Future of Art Global Masterpiece Award 2024 - Contemporary Art Curator Magazine
- Paul Scott Malone -
Future of Art Global Masterpiece Award 2024 - Contemporary Art Curator Magazine
- Paul Scott Malone -
Malone grew up in Houston and has lived most of his life in the American South and Southwest -- the settings of much of his work. He holds degrees from the University of Houston (BA 1978) and The University of Arizona (MFA 1986). His polymathic career, in addition to painting, covers numerous experiences and disciplines. He has been a soldier, a bartender, a newspaper journalist for five years between degrees, an instructor in English literature and writing at several colleges and universities, a book critic, an editor at a literary magazine, a writer and poet, an author. His books include the award-winning In An Arid Land: Thirteen Stories of Texas (1995), a second story collection (2000), and a novel, This House of Women (2001). Since its publication, and before, Malone has lived and worked full-time as a visual artist. His paintings have appeared in a number of exhibitions, galleries and publications, on both sides of the Atlantic. First an abstractionist, Malone investigates his themes, people and landscapes in several other painterly genres as well. Over the years, his approach to painting has evolved into an amalgamation of these influences and, coupled with a renewed emphasis on narrative, has led him to a signature style and pallet in his latest series, Rust unto Gold. (Portfolio)
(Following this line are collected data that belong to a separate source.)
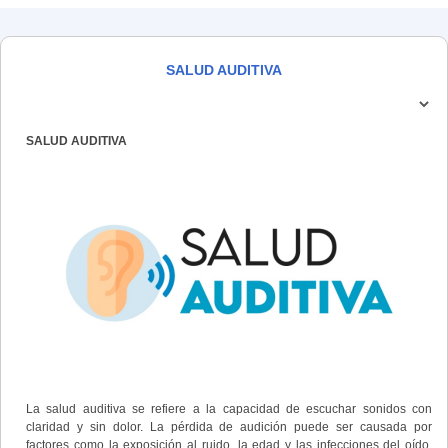
SALUD AUDITIVA
SALUD AUDITIVA
La salud auditiva se refiere a la capacidad de escuchar sonidos con
claridad y sin dolor. La pérdida de audición puede ser causada por
factores como la exposición al ruido, la edad y las infecciones del oído.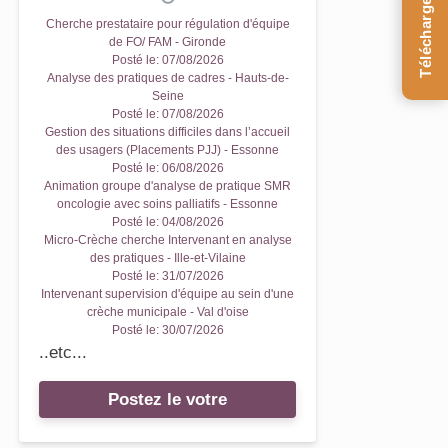
Téléchargez le Guide
Cherche prestataire pour régulation d'équipe
de FO/ FAM - Gironde
Posté le:
07/08/2026
Analyse des pratiques de cadres - Hauts-de-
Seine
Posté le:
07/08/2026
Gestion des situations difficiles dans l’accueil
des usagers (Placements PJJ) - Essonne
Posté le:
06/08/2026
Animation groupe d'analyse de pratique SMR
oncologie avec soins palliatifs - Essonne
Posté le:
04/08/2026
Micro-Crèche cherche Intervenant en analyse
des pratiques - Ille-et-Vilaine
Posté le:
31/07/2026
Intervenant supervision d'équipe au sein d'une
crèche municipale - Val d'oise
Posté le:
30/07/2026
..etc...
Postez le votre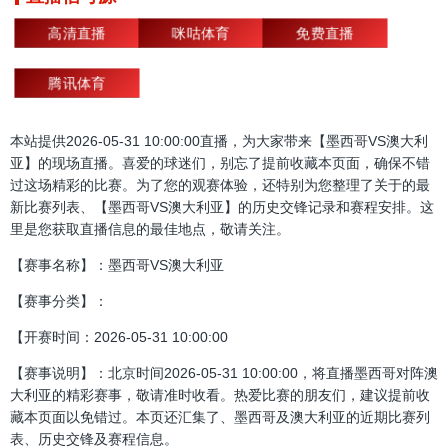
高清直播
咪咕体育
免费直播
腾讯体育
本站提供2026-05-31 10:00:00直播，为大家带来【墨西哥VS澳大利
亚】的现场直播。喜爱的球迷们，别忘了提前收藏本页面，确保不错
过这场精彩的比赛。为了您的观赛体验，还特别为您整理了关于的最
新比赛列表、【墨西哥VS澳大利亚】的历史交锋记录和赛程安排。这
里是您获取直播信息的最佳地点，敬请关注。
【赛事名称】：墨西哥VS澳大利亚
【赛事分类】：
【开赛时间：2026-05-31 10:00:00
【赛事说明】：北京时间2026-05-31 10:00:00，将直播墨西哥对阵澳
大利亚的精彩赛事，敬请准时收看。热爱比赛的朋友们，建议提前收
藏本页面以免错过。本页还汇集了、墨西哥及澳大利亚的近期比赛列
表、历史交锋及赛程信息。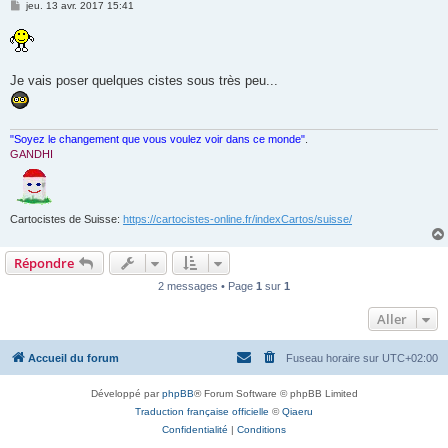
M
jeu. 13 avr. 2017 15:41
e
s
s
a
g
e
Je vais poser quelques cistes sous très peu...
"Soyez le changement que vous voulez voir dans ce monde"
.
GANDHI
Cartocistes de Suisse:
https://cartocistes-online.fr/indexCartos/suisse/
Répondre
2 messages • Page
1
sur
1
Aller
Accueil du forum
Fuseau horaire sur
UTC+02:00
Développé par
phpBB
® Forum Software © phpBB Limited
Traduction française officielle
©
Qiaeru
Confidentialité
|
Conditions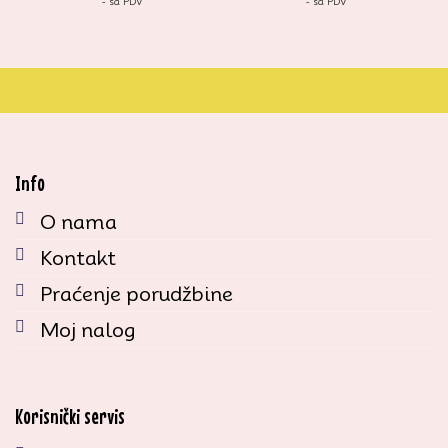
- sa PDV
- sa PDV
Info
O nama
Kontakt
Praćenje porudžbine
Moj nalog
Korisnički servis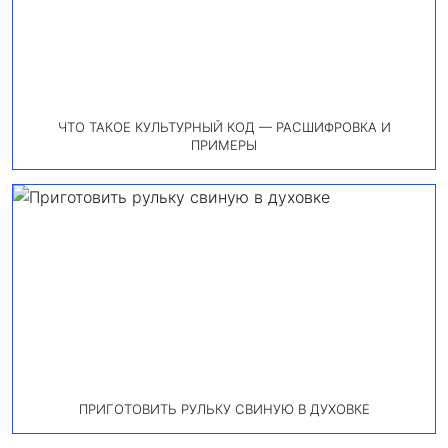
ЧТО ТАКОЕ КУЛЬТУРНЫЙ КОД — РАСШИФРОВКА И
ПРИМЕРЫ
ПРИГОТОВИТЬ РУЛЬКУ СВИНУЮ В ДУХОВКЕ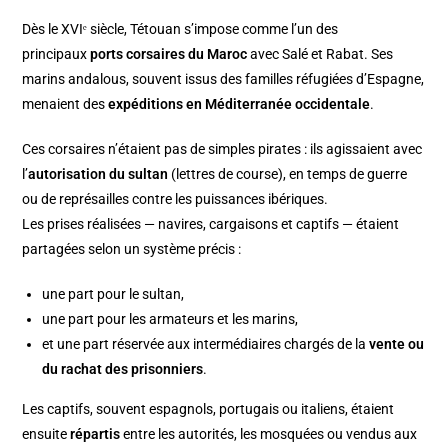
Dès le XVIᵉ siècle, Tétouan s’impose comme l’un des
principaux
ports corsaires du Maroc
avec Salé et Rabat. Ses
marins andalous, souvent issus des familles réfugiées d’Espagne,
menaient des
expéditions en Méditerranée occidentale
.
Ces corsaires n’étaient pas de simples pirates : ils agissaient avec
l’
autorisation du sultan
(lettres de course), en temps de guerre
ou de représailles contre les puissances ibériques.
Les prises réalisées — navires, cargaisons et captifs — étaient
partagées selon un système précis :
une part pour le sultan,
une part pour les armateurs et les marins,
et une part réservée aux intermédiaires chargés de la
vente ou
du rachat des prisonniers
.
Les captifs, souvent espagnols, portugais ou italiens, étaient
ensuite
répartis
entre les autorités, les mosquées ou vendus aux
His painting career began, ironically, when his mother Lillian died in 1996 as he was still engaged in a life of letters and living at The University of Illinois in Urbana. From his childhood on, Lillian had painted florals and landscapes, and she was part of a small association of women artists in the Houston area. He remembers still the intriguing studio smells that hovered around them -- the fumes of old turpentine! -- and the comic nature of their painters' smocks. His godmother, Fernie Parker, was a bit famous back then for her roses, and she was the leader, the teacher, of the group. In summer workshops, Malone also studied under Fernie at her studio on Houston's westside. It was thrilling and joyous and playful -- his approach to painting hasn't changed much in all these years -- and his mother was full of encouragement. A bank officer by profession, Lillian also taught him how to get by as an artist, though it would be many years before he heeded her words and bent his fortunes toward painting.
Malone now lives and works at his studio in Rockport, Texas, a fishing village on the Gulf of Mexico.